# Original Krud Kutter good enough for paint prep?



## pman6 (Jul 11, 2012)

label says it removes dried latex paint, overspray, adhesives.

sounds like it's good enough for paint prep? 

Don't need the fancy krud kutter versions like gloss-off or tsp substitute?


----------



## cdaniels (Dec 27, 2012)

It will clean a surface for painting but nothing is going to prep gloss paint better than a light sanding.De-glossers don't work well enough for me and some bonding primers say not to use a de-glosser anyway.As for TSP substitute it is good stuff.


----------



## Gymschu (Dec 12, 2010)

I use Krud Kutter. My method is to dilute it in a garden sprayer, wet the surface you want cleaned, and then spray some Krud Kutter on and let it marinate for a few minutes. The KK really loosens up dirt and kills mildew. Then we either gently power wash or use a gentle scrub brush to remove it all. A good rinse to remove any residue and you're good to go.........well, let it dry for a day before painting.


----------



## user1007 (Sep 23, 2009)

I guess KK would work for prep but seems awfully expensive compared to other tried and true options.

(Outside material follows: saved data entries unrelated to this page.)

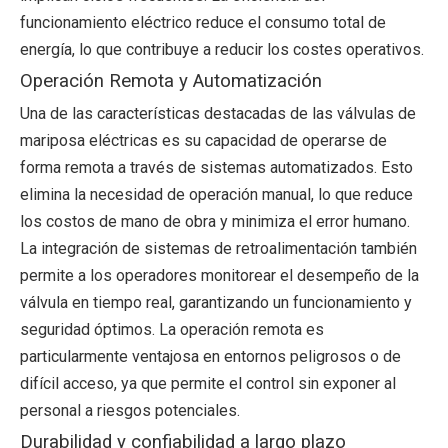
funcionamiento eléctrico reduce el consumo total de
energía, lo que contribuye a reducir los costes operativos.
Operación Remota y Automatización
Una de las características destacadas de las válvulas de
mariposa eléctricas es su capacidad de operarse de
forma remota a través de sistemas automatizados. Esto
elimina la necesidad de operación manual, lo que reduce
los costos de mano de obra y minimiza el error humano.
La integración de sistemas de retroalimentación también
permite a los operadores monitorear el desempeño de la
válvula en tiempo real, garantizando un funcionamiento y
seguridad óptimos. La operación remota es
particularmente ventajosa en entornos peligrosos o de
difícil acceso, ya que permite el control sin exponer al
personal a riesgos potenciales.
Durabilidad y confiabilidad a largo plazo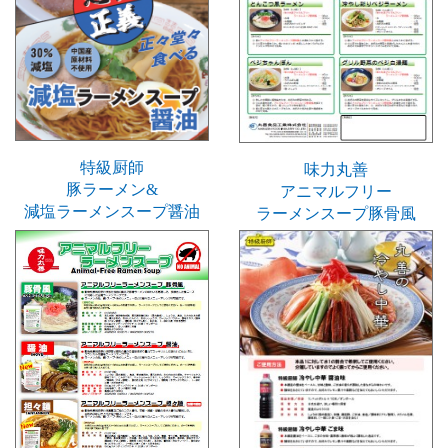
特級厨師
味力丸善
豚ラーメン&
アニマルフリー
減塩ラーメンスープ醤油
ラーメンスープ豚骨風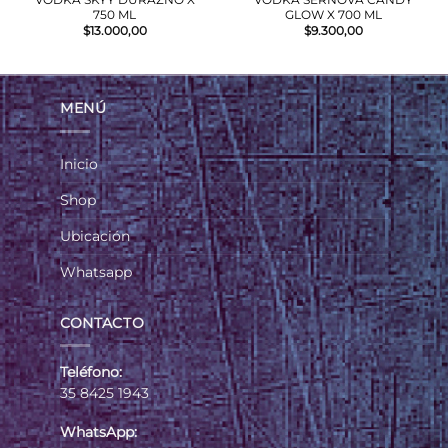
750 ML
GLOW X 700 ML
$
13.000,00
$
9.300,00
MENÚ
Inicio
Shop
Ubicación
Whatsapp
CONTACTO
Teléfono:
35 8425 1943
WhatsApp: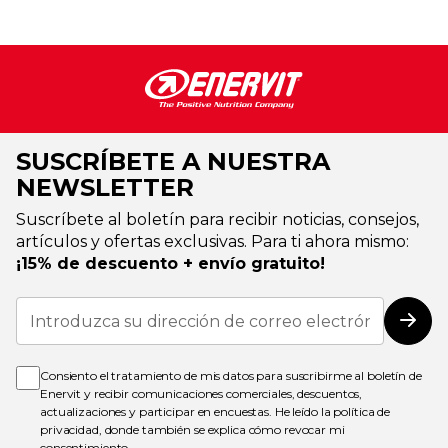
SUSCRÍBETE A NUESTRA
NEWSLETTER
Suscríbete al boletín para recibir noticias, consejos,
artículos y ofertas exclusivas. Para ti ahora mismo:
¡15% de descuento + envío gratuito!
Inscríbase
a
Susc
nuestro
boletín
de
Consiento el tratamiento de mis datos para suscribirme al boletín de
noticias:
Enervit y recibir comunicaciones comerciales, descuentos,
actualizaciones y participar en encuestas. He leído la
política de
privacidad
, donde también se explica cómo revocar mi
consentimiento.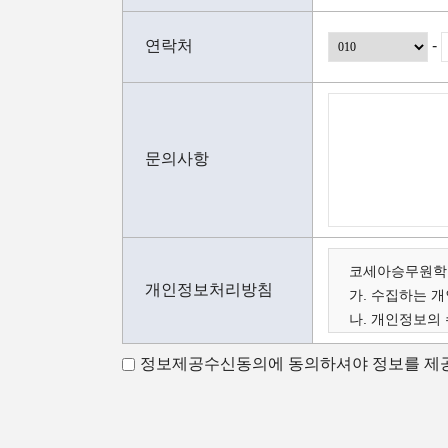
연락처
-
문의사항
코세아승무원학원
개인정보처리방침
가. 수집하는 
나. 개인정보의
다. 수집한 개
정보제공수신동의에 동의하셔야 정보를 제공
가. 수집하는 
코세아 스튜어디
아래와 같이 수
- 성명, 이메일,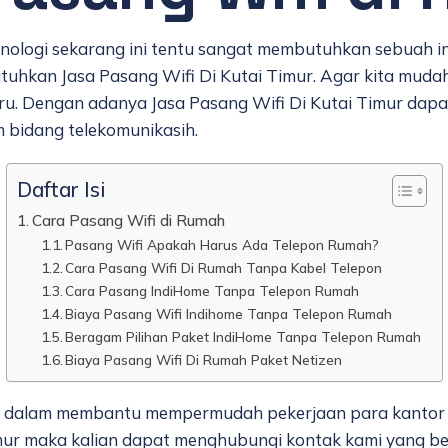
knologi sekarang ini tentu sangat membutuhkan sebuah 
uhkan Jasa Pasang Wifi Di Kutai Timur. Agar kita muda
baru. Dengan adanya Jasa Pasang Wifi Di Kutai Timur da
 bidang telekomunikasih.
Daftar Isi
Cara Pasang Wifi di Rumah
Pasang Wifi Apakah Harus Ada Telepon Rumah?
Cara Pasang Wifi Di Rumah Tanpa Kabel Telepon
Cara Pasang IndiHome Tanpa Telepon Rumah
Biaya Pasang Wifi Indihome Tanpa Telepon Rumah
Beragam Pilihan Paket IndiHome Tanpa Telepon Rumah
Biaya Pasang Wifi Di Rumah Paket Netizen
ur dalam membantu mempermudah pekerjaan para kantor 
ur maka kalian dapat menghubungi kontak kami yang ber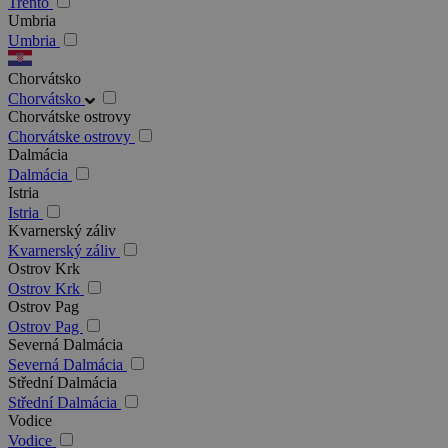
Trento
Umbria
Umbria
Chorvátsko
Chorvátsko
Chorvátske ostrovy
Chorvátske ostrovy
Dalmácia
Dalmácia
Istria
Istria
Kvarnerský záliv
Kvarnerský záliv
Ostrov Krk
Ostrov Krk
Ostrov Pag
Ostrov Pag
Severná Dalmácia
Severná Dalmácia
Střední Dalmácia
Střední Dalmácia
Vodice
Vodice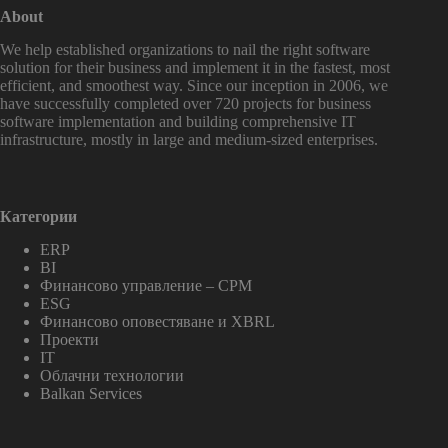
About
We help established organizations to nail the right software
solution for their business and implement it in the fastest, most
efficient, and smoothest way. Since our inception in 2006, we
have successfully completed over 720 projects for business
software implementation and building comprehensive IT
infrastructure, mostly in large and medium-sized enterprises.
Категории
ERP
BI
Финансово управление – CPM
ESG
Финансово оповестяване и XBRL
Проекти
IT
Облачни технологии
Balkan Services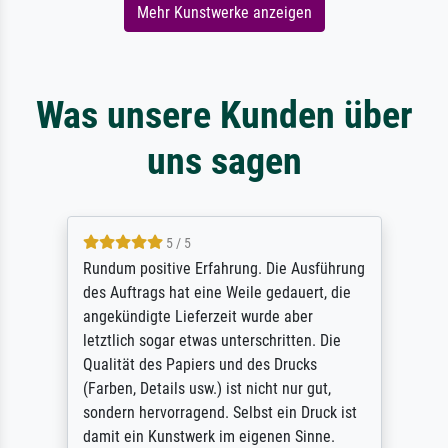
Mehr Kunstwerke anzeigen
Was unsere Kunden über
uns sagen
5 / 5
Rundum positive Erfahrung. Die Ausführung
des Auftrags hat eine Weile gedauert, die
angekündigte Lieferzeit wurde aber
letztlich sogar etwas unterschritten. Die
Qualität des Papiers und des Drucks
(Farben, Details usw.) ist nicht nur gut,
sondern hervorragend. Selbst ein Druck ist
damit ein Kunstwerk im eigenen Sinne.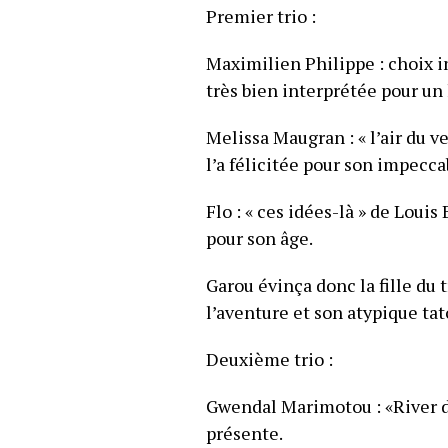
Premier trio :
Maximilien Philippe : choix in
très bien interprétée pour u
Melissa Maugran : « l’air du 
l’a félicitée pour son impecca
Flo : « ces idées-là » de Loui
pour son âge.
Garou évinça donc la fille du 
l’aventure et son atypique tat
Deuxième trio :
Gwendal Marimotou : «River 
présente.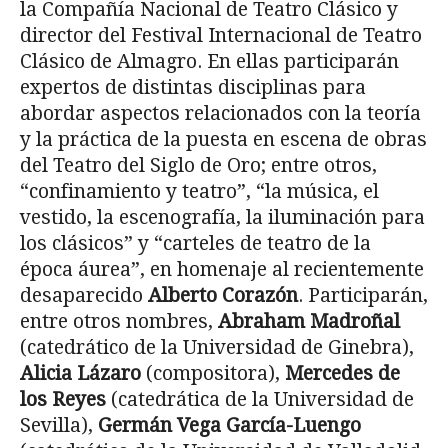
la Compañía Nacional de Teatro Clásico y
director del Festival Internacional de Teatro
Clásico de Almagro. En ellas participarán
expertos de distintas disciplinas para
abordar aspectos relacionados con la teoría
y la práctica de la puesta en escena de obras
del Teatro del Siglo de Oro; entre otros,
“confinamiento y teatro”, “la música, el
vestido, la escenografía, la iluminación para
los clásicos” y “carteles de teatro de la
época áurea”, en homenaje al recientemente
desaparecido
Alberto Corazón
. Participarán,
entre otros nombres,
Abraham Madroñal
(catedrático de la Universidad de Ginebra),
Alicia Lázaro
(compositora),
Mercedes de
los Reyes
(catedrática de la Universidad de
Sevilla),
Germán Vega García-Luengo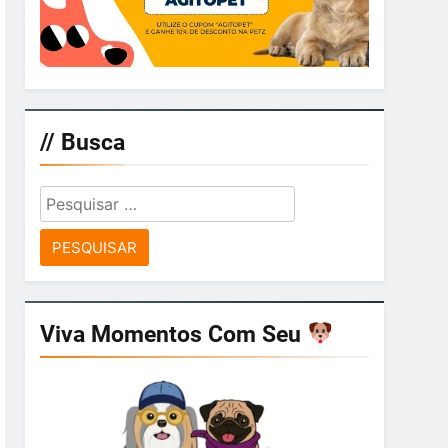
// Busca
Pesquisar
por:
Viva Momentos Com Seu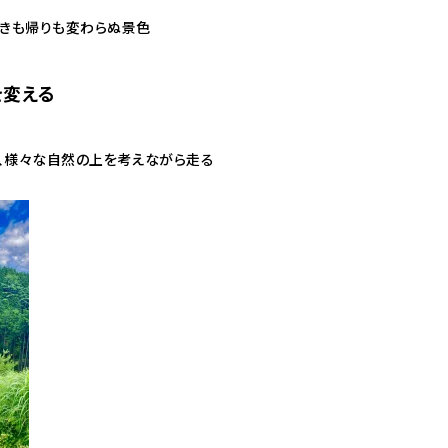
行きも帰りも変わらぬ景色
を変える
坂、様々な自然の上を考えながら走る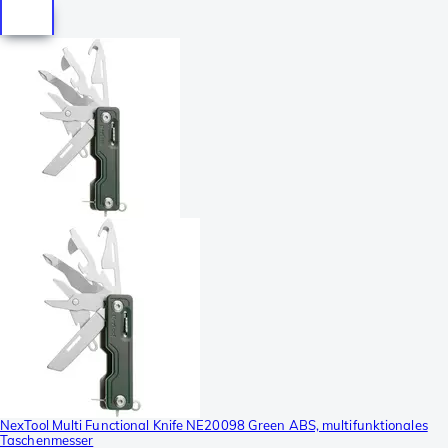
NexTool Multi Functional Knife NE20098 Green ABS, multifunktionales
Taschenmesser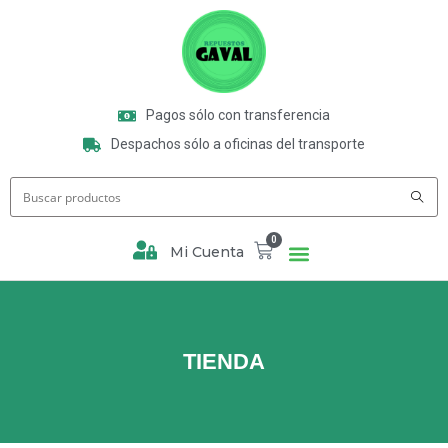
Pagos sólo con transferencia
Despachos sólo a oficinas del transporte
0
Mi Cuenta
TIENDA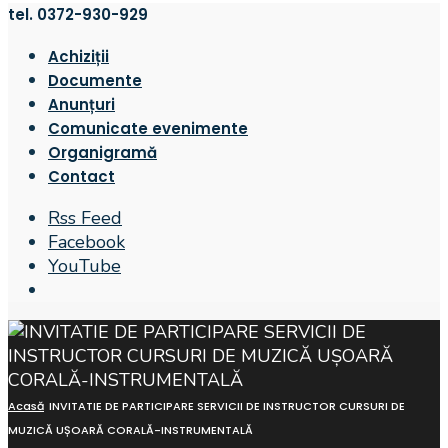
tel. 0372-930-929
Achiziții
Documente
Anunțuri
Comunicate evenimente
Organigramă
Contact
Rss Feed
Facebook
YouTube
Open
Search
Window
Acasă
INVITATIE DE PARTICIPARE SERVICII DE INSTRUCTOR CURSURI DE
MUZICĂ UȘOARĂ CORALĂ-INSTRUMENTALĂ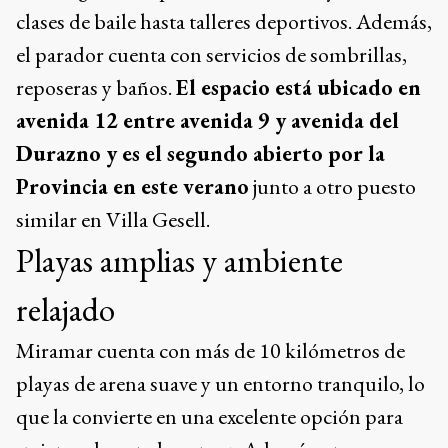
clases de baile hasta talleres deportivos. Además,
el parador cuenta con servicios de sombrillas,
reposeras y baños.
El espacio está ubicado en
avenida 12 entre avenida 9 y avenida del
Durazno y es el segundo abierto por la
Provincia en este verano
junto a otro puesto
similar en Villa Gesell.
Playas amplias y ambiente
relajado
Miramar cuenta con más de 10 kilómetros de
playas de arena suave y un entorno tranquilo, lo
que la convierte en una excelente opción para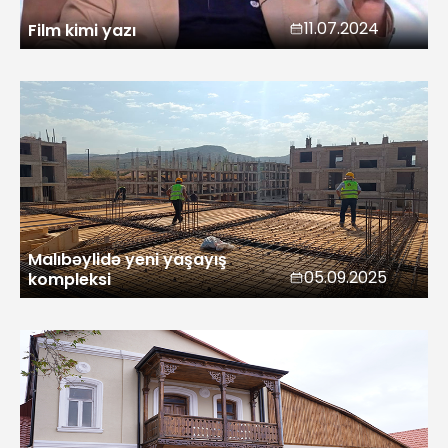
11.07.2024
Film kimi yazı
Malıbəylidə yeni yaşayış
05.09.2025
kompleksi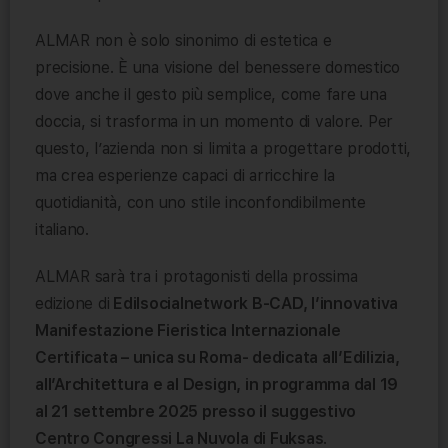
ALMAR non è solo sinonimo di estetica e
precisione. È una visione del benessere domestico
dove anche il gesto più semplice, come fare una
doccia, si trasforma in un momento di valore. Per
questo, l’azienda non si limita a progettare prodotti,
ma crea esperienze capaci di arricchire la
quotidianità, con uno stile inconfondibilmente
italiano.
ALMAR sarà tra i protagonisti della prossima
edizione di
Edilsocialnetwork B-CAD, l’innovativa
Manifestazione Fieristica Internazionale
Certificata – unica su Roma- dedicata all’Edilizia,
all’Architettura e al Design, in programma dal 19
al 21 settembre 2025 presso il suggestivo
Centro Congressi La Nuvola di Fuksas
.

And what exactly are you trying to prep?


----------



## pman6 (Jul 11, 2012)

What are the cheaper tried and true options?

1.25 gallons of KK concentrate is $14.
a box of TSP 4.5 lbs costs $10.

I'm prepping interior semi gloss walls.

I already scratched it up with 80 grit, but since it's textured, I didn't get full sanding coverage.

I noticed some baked in dirt on closer inspection, and need to get that off.


----------



## user1007 (Sep 23, 2009)

pman6 said:


> What are the cheaper tried and true options?
> 
> 1.25 gallons of KK concentrate is $14.
> a box of TSP 4.5 lbs costs $10.
> ...


80 grit is pretty coarse for a scruff up. Scratched it up is probably what you did. I would back off to 100-120.

Not sure which TSP you have put 4.5 pounds is quite a bit for $10. What is the suggested dillution rate for KK? Nothing against it by the way. I guess you can figure out how many gallons you can mix with either and then make the price decision?


----------



## pman6 (Jul 11, 2012)

are you saying $10 for 4.5lbs of TSP is a little expensive? should it be cheaper?


----------



## Gymschu (Dec 12, 2010)

http://www.lowes.com/pd_108151-1288...r&pl=1&currentURL=?Ntt=krud+kutter&facetInfo= I buy a gallon of KK concentrate every spring for 8-10 dollars and it lasts me the whole year. Some jobs you use more KK if you have stubborn dirt/mildew, but, for most jobs I use just enough KK to get the job done.


----------



## pman6 (Jul 11, 2012)

I was looking around the web, and some people say you don't need to clean interior walls if they're not too dirty. Just slap another coat of paint on it.

Are they BSing?


----------



## chrisn (Dec 23, 2007)

pman6 said:


> I was looking around the web, and some people say you don't need to clean interior walls if they're not too dirty. Just slap another coat of paint on it.
> 
> Are they BSing?


 
depends on your definition of too:yes:


----------



## user1007 (Sep 23, 2009)

pman6 said:


> Just slap another coat of paint on it.
> 
> Are they BSing?


Pro painters do not slap paint on!


----------



## Brushjockey (Mar 8, 2011)

If you think about why clean at all- to help the paint adhere- it will help you to answer your question. Any oily contaminates, or enough crud build up that would prevent the paint from good contact with the substrate will hurt adhesion.


----------